EXERCISE OBJECTIVE
What is needed is the exact text of each line in the listing below from the one with "Erfahrung teilen" up to and including the one with "wurden. Diese Ergebnisse", and no pictures.

___ SUPPLIED DATA ___

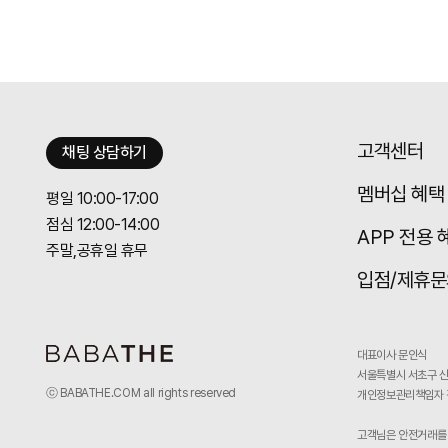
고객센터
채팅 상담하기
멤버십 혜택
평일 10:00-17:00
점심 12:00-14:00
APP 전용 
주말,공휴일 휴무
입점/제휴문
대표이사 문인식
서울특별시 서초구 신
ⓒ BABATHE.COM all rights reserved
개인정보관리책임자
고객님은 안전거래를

___
___ SUPPLIED DATA ___

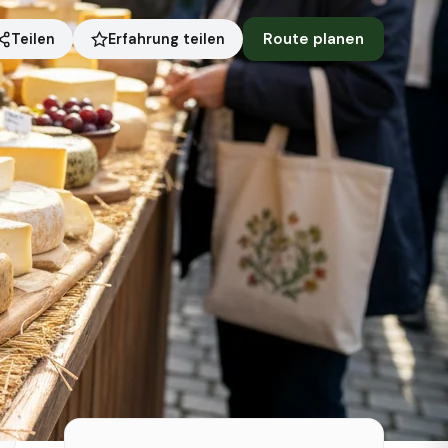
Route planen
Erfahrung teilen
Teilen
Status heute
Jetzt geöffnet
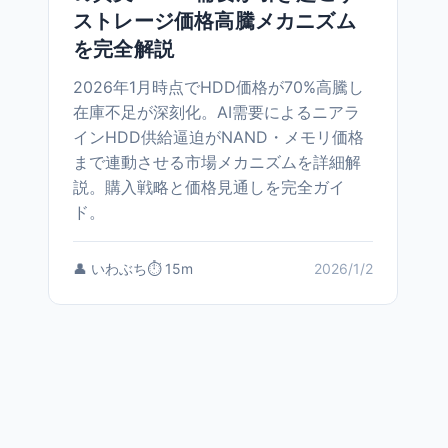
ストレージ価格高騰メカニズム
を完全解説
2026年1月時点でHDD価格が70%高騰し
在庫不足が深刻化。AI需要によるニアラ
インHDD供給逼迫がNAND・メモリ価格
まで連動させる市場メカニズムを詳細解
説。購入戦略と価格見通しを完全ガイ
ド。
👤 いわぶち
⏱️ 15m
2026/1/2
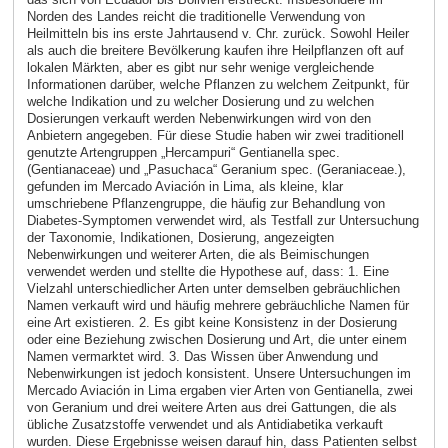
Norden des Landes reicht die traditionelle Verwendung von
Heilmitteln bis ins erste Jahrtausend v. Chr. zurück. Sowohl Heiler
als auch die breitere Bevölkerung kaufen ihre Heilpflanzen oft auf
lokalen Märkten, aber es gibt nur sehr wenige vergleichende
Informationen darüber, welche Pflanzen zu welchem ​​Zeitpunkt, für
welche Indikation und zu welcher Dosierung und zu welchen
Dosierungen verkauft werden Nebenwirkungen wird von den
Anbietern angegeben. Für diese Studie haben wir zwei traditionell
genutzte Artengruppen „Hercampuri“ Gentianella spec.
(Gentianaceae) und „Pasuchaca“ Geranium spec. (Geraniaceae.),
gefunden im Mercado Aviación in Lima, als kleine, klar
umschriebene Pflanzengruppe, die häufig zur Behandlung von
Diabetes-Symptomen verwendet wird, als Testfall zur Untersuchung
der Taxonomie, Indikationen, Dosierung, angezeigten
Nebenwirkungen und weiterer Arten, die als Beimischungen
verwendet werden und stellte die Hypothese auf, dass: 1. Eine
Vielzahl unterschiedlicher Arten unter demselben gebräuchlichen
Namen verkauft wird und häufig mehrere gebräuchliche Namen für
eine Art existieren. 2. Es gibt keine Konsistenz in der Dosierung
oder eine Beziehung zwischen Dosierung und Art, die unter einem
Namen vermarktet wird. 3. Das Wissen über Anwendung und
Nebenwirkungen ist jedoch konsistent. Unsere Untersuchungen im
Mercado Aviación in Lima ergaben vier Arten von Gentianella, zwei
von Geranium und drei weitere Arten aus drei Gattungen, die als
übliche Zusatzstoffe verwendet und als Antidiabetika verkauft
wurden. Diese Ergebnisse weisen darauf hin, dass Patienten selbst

___

SOLUTION FOR THIS TASK
Erfahrung teilen
Teilen
Status heute
Jetzt geöffnet
ストレージ価格高騰メカニズム
を完全解説
2026年1月時点でHDD価格が70%高騰し
在庫不足が深刻化。AI需要によるニアラ
インHDD供給逼迫がNAND・メモリ価格
まで連動させる市場メカニズムを詳細解
説。購入戦略と価格見通しを完全ガイ
ド。
👤 いわぶち
⏱️ 15m
2026/1/2
Norden des Landes reicht die traditionelle Verwendung von
Heilmitteln bis ins erste Jahrtausend v. Chr. zurück. Sowohl Heiler
als auch die breitere Bevölkerung kaufen ihre Heilpflanzen oft auf
lokalen Märkten, aber es gibt nur sehr wenige vergleichende
Informationen darüber, welche Pflanzen zu welchem ​​Zeitpunkt, für
welche Indikation und zu welcher Dosierung und zu welchen
Dosierungen verkauft werden Nebenwirkungen wird von den
Anbietern angegeben. Für diese Studie haben wir zwei traditionell
genutzte Artengruppen „Hercampuri“ Gentianella spec.
(Gentianaceae) und „Pasuchaca“ Geranium spec. (Geraniaceae.),
gefunden im Mercado Aviación in Lima, als kleine, klar
umschriebene Pflanzengruppe, die häufig zur Behandlung von
Diabetes-Symptomen verwendet wird, als Testfall zur Untersuchung
der Taxonomie, Indikationen, Dosierung, angezeigten
Nebenwirkungen und weiterer Arten, die als Beimischungen
verwendet werden und stellte die Hypothese auf, dass: 1. Eine
Vielzahl unterschiedlicher Arten unter demselben gebräuchlichen
Namen verkauft wird und häufig mehrere gebräuchliche Namen für
eine Art existieren. 2. Es gibt keine Konsistenz in der Dosierung
oder eine Beziehung zwischen Dosierung und Art, die unter einem
Namen vermarktet wird. 3. Das Wissen über Anwendung und
Nebenwirkungen ist jedoch konsistent. Unsere Untersuchungen im
Mercado Aviación in Lima ergaben vier Arten von Gentianella, zwei
von Geranium und drei weitere Arten aus drei Gattungen, die als
übliche Zusatzstoffe verwendet und als Antidiabetika verkauft
wurden. Diese Ergebnisse weisen darauf hin, dass Patienten selbst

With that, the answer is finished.